↓↓↓
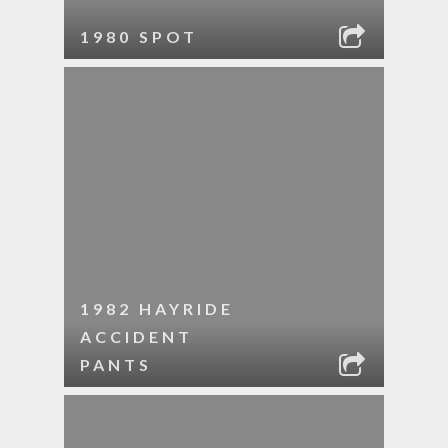
1980 SPOT
1982 HAYRIDE
ACCIDENT
PANTS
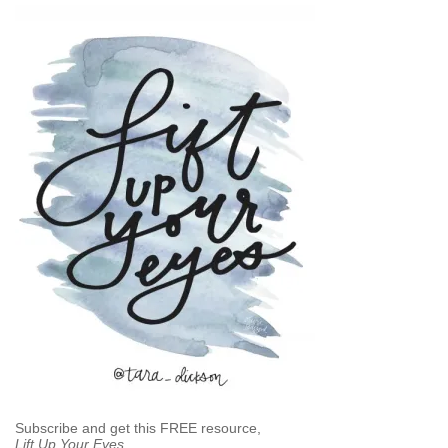
Subscribe and get this FREE resource,
Lift Up Your Eyes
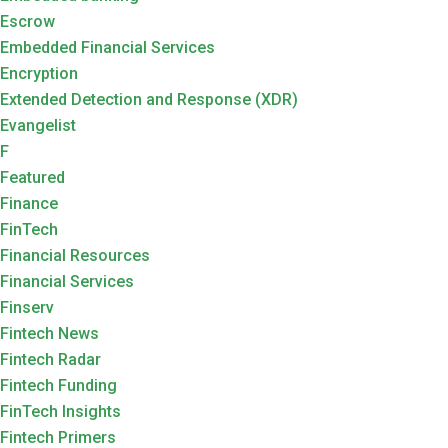
Escrow
Embedded Financial Services
Encryption
Extended Detection and Response (XDR)
Evangelist
F
Featured
Finance
FinTech
Financial Resources
Financial Services
Finserv
Fintech News
Fintech Radar
Fintech Funding
FinTech Insights
Fintech Primers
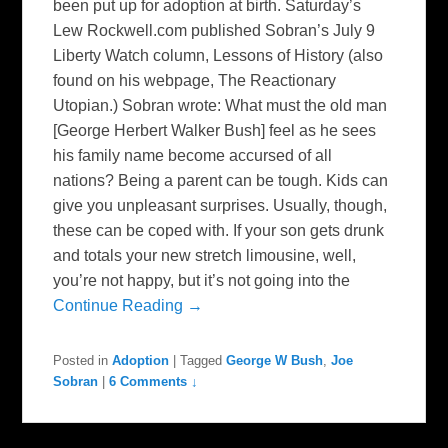
been put up for adoption at birth. Saturday’s
Lew Rockwell.com published Sobran’s July 9
Liberty Watch column, Lessons of History (also
found on his webpage, The Reactionary
Utopian.) Sobran wrote: What must the old man
[George Herbert Walker Bush] feel as he sees
his family name become accursed of all
nations? Being a parent can be tough. Kids can
give you unpleasant surprises. Usually, though,
these can be coped with. If your son gets drunk
and totals your new stretch limousine, well,
you’re not happy, but it’s not going into the
Continue Reading →
Posted in
Adoption
|
Tagged
George W Bush
,
Joe
Sobran
|
6 Comments ↓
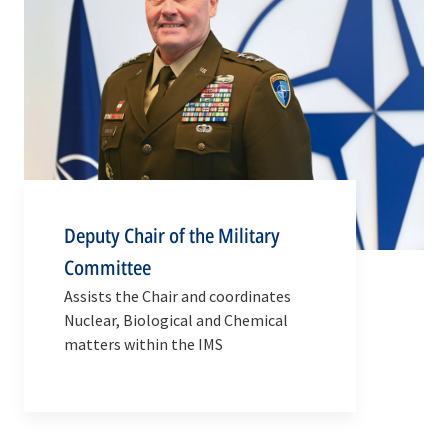
Deputy Chair of the Military
Committee
Assists the Chair and coordinates
Nuclear, Biological and Chemical
matters within the IMS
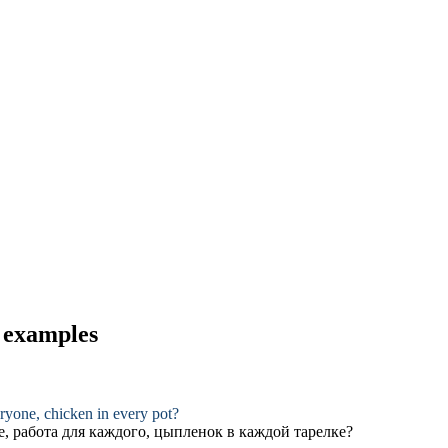
d examples
eryone, chicken in every pot?
е, работа для каждого, цыпленок в каждой тарелке?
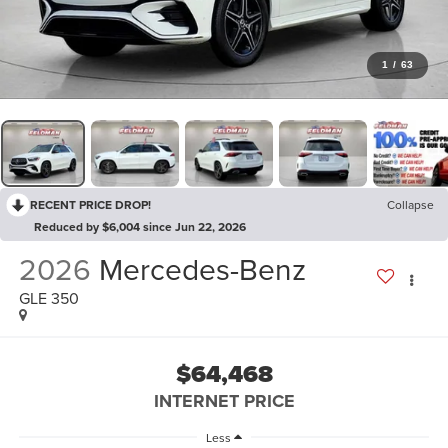
1
/
63
RECENT PRICE DROP!
Collapse
Reduced by $6,004 since Jun 22, 2026
2026
Mercedes-Benz
GLE 350
$64,468
INTERNET PRICE
Less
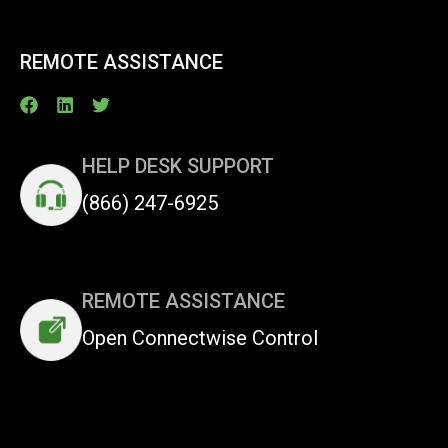
REMOTE ASSISTANCE
HELP DESK SUPPORT
(866) 247-6925
REMOTE ASSISTANCE
Open Connectwise Control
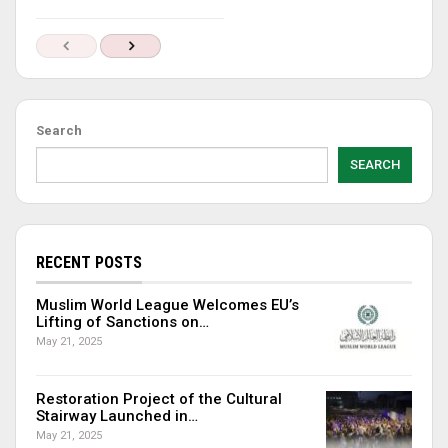
Search
SEARCH
RECENT POSTS
Muslim World League Welcomes EU’s
Lifting of Sanctions on…
May 21, 2025
Restoration Project of the Cultural
Stairway Launched in…
May 21, 2025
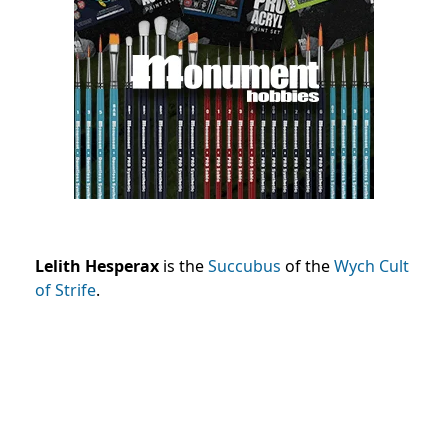
Lelith Hesperax
is the
Succubus
of the
Wych
Cult
of Strife
.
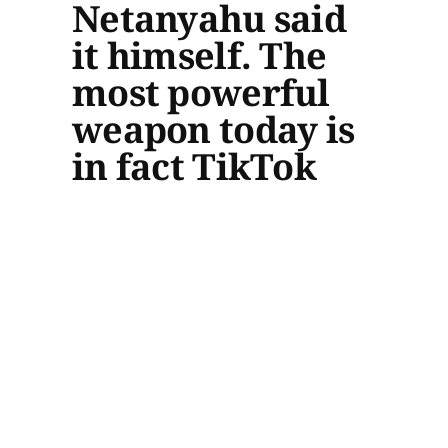
Netanyahu said
it himself. The
most powerful
weapon today is
in fact TikTok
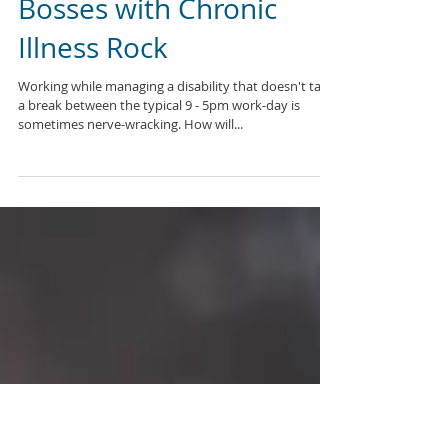
Bosses with Chronic
Illness Rock
Working while managing a disability that doesn't take
a break between the typical 9 - 5pm work-day is
sometimes nerve-wracking. How will...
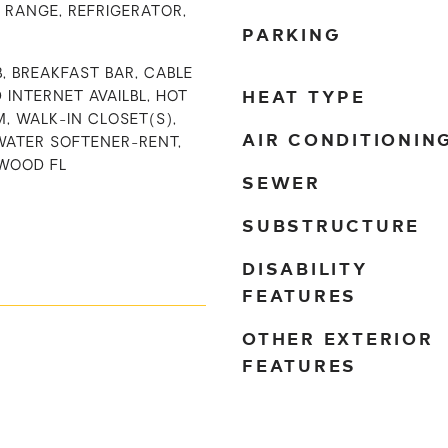
 RANGE, REFRIGERATOR,
PARKING
B, BREAKFAST BAR, CABLE
HEAT TYPE
D INTERNET AVAILBL, HOT
M, WALK-IN CLOSET(S),
AIR CONDITIONIN
WATER SOFTENER-RENT,
WOOD FL
SEWER
SUBSTRUCTURE
DISABILITY
FEATURES
OTHER EXTERIOR
FEATURES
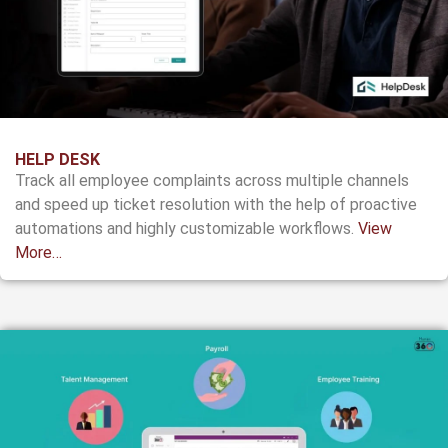
HELP DESK
Track all employee complaints across multiple channels
and speed up ticket resolution with the help of proactive
automations and highly customizable workflows.
View
More…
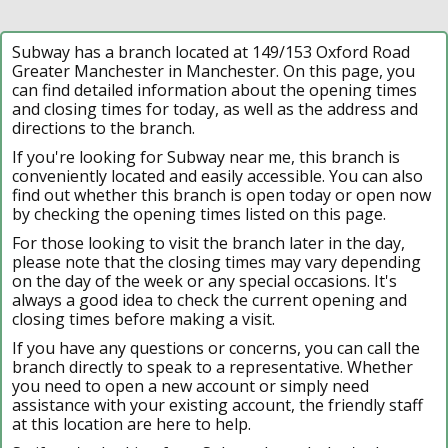
Subway has a branch located at 149/153 Oxford Road
Greater Manchester in Manchester. On this page, you
can find detailed information about the opening times
and closing times for today, as well as the address and
directions to the branch.
If you're looking for Subway near me, this branch is
conveniently located and easily accessible. You can also
find out whether this branch is open today or open now
by checking the opening times listed on this page.
For those looking to visit the branch later in the day,
please note that the closing times may vary depending
on the day of the week or any special occasions. It's
always a good idea to check the current opening and
closing times before making a visit.
If you have any questions or concerns, you can call the
branch directly to speak to a representative. Whether
you need to open a new account or simply need
assistance with your existing account, the friendly staff
at this location are here to help.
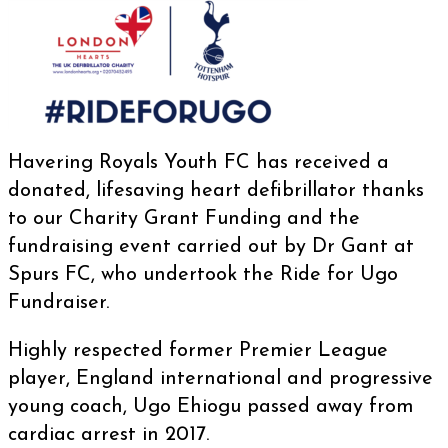
Havering Royals Youth FC
has received a
donated, lifesaving heart defibrillator thanks
to our Charity Grant Funding and the
fundraising event carried out by Dr Gant at
Spurs FC
, who undertook the Ride for Ugo
Fundraiser.
Highly respected former Premier League
player, England international and progressive
young coach, Ugo Ehiogu passed away from
cardiac arrest in 2017.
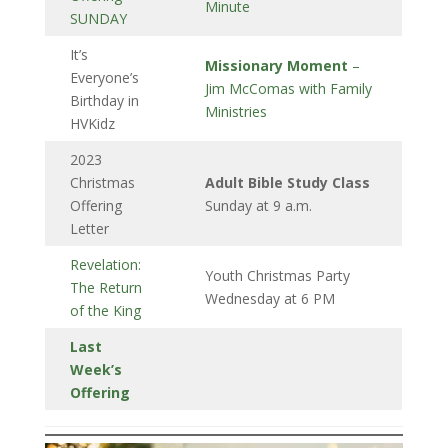
Minute
SUNDAY
It’s
Missionary Moment
–
Everyone’s
Jim McComas with Family
Birthday in
Ministries
HVKidz
2023
Christmas
Adult Bible Study Class
Offering
Sunday at 9 a.m.
Letter
Revelation:
Youth Christmas Party
The Return
Wednesday at 6 PM
of the King
Last
Week’s
Offering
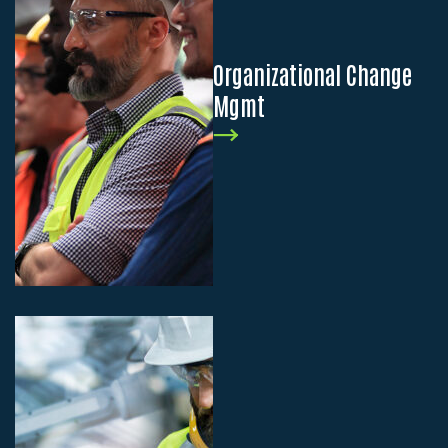
Organizational Change
Mgmt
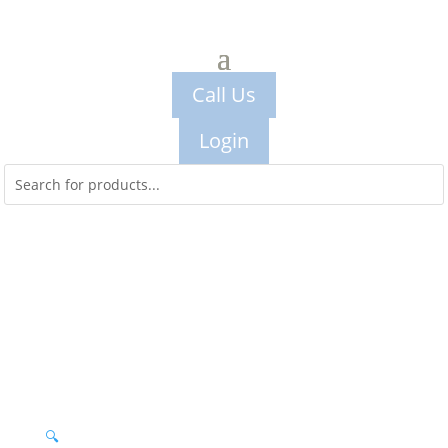
Call Us
Login
🔍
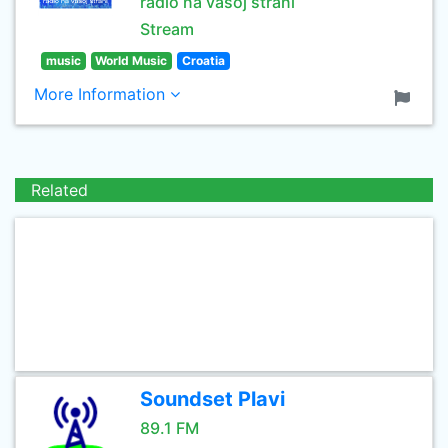
radio na vasoj strani
Stream
music
World Music
Croatia
More Information
Related
Soundset Plavi
89.1 FM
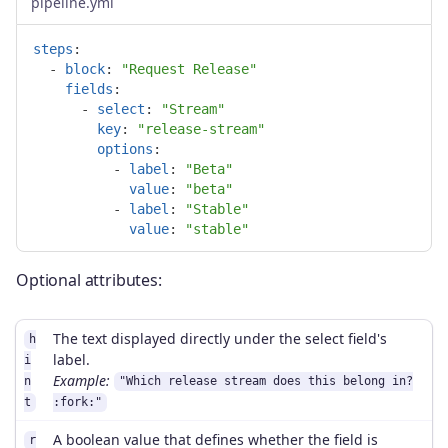
pipeline.yml
steps
:
-
block
:
"
Request
Release"
fields
:
-
select
:
"
Stream"
key
:
"
release-stream"
options
:
-
label
:
"
Beta"
value
:
"
beta"
-
label
:
"
Stable"
value
:
"
stable"
Optional attributes:
The text displayed directly under the select field's
h
label.
i
Example:
n
"Which release stream does this belong in?
t
:fork:"
A boolean value that defines whether the field is
r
↑↑↑
Task brief:
Once the line with "been put up for adoption at birth. Saturday’s" is found above, transcribe each line from it through the line with "If you're looking", exactly, and omit the pictures.

Your solution:
been put up for adoption at birth. Saturday’s
Lew Rockwell.com published Sobran’s July 9
Liberty Watch column, Lessons of History (also
found on his webpage, The Reactionary
Utopian.) Sobran wrote: What must the old man
[George Herbert Walker Bush] feel as he sees
his family name become accursed of all
nations? Being a parent can be tough. Kids can
give you unpleasant surprises. Usually, though,
these can be coped with. If your son gets drunk
and totals your new stretch limousine, well,
you’re not happy, but it’s not going into the
Continue Reading →
Posted in
Adoption
|
Tagged
George W Bush
,
Joe
Sobran
|
6 Comments ↓
Deputy Chair of the Military
Committee
Assists the Chair and coordinates
Nuclear, Biological and Chemical
matters within the IMS
d examples
eryone, chicken in every pot?
е, работа для каждого, цыпленок в каждой тарелке?
1
/
63
RECENT PRICE DROP!
Collapse
Reduced by $6,004 since Jun 22, 2026
2026
Mercedes-Benz
GLE 350
$64,468
INTERNET PRICE
Less
REMOTE ASSISTANCE
HELP DESK SUPPORT
(866) 247-6925
REMOTE ASSISTANCE
Open Connectwise Control
Search
SEARCH
RECENT POSTS
Muslim World League Welcomes EU’s
Lifting of Sanctions on…
May 21, 2025
Restoration Project of the Cultural
Stairway Launched in…
May 21, 2025
Lelith Hesperax
is the
Succubus
of the
Wych
Cult
of Strife
.
Netanyahu said
it himself. The
most powerful
weapon today is
in fact TikTok
Bosses with Chronic
Illness Rock
Working while managing a disability that doesn't take
a break between the typical 9 - 5pm work-day is
sometimes nerve-wracking. How will...
 RANGE, REFRIGERATOR,
PARKING
B, BREAKFAST BAR, CABLE
HEAT TYPE
D INTERNET AVAILBL, HOT
M, WALK-IN CLOSET(S),
AIR CONDITIONIN
WATER SOFTENER-RENT,
WOOD FL
SEWER
SUBSTRUCTURE
DISABILITY
FEATURES
OTHER EXTERIOR
FEATURES
HELP DESK
Track all employee complaints across multiple channels
and speed up ticket resolution with the help of proactive
automations and highly customizable workflows.
View
More…
Subway has a branch located at 149/153 Oxford Road
Greater Manchester in Manchester. On this page, you
can find detailed information about the opening times
and closing times for today, as well as the address and
directions to the branch.
If you're looking for Subway near me, this branch is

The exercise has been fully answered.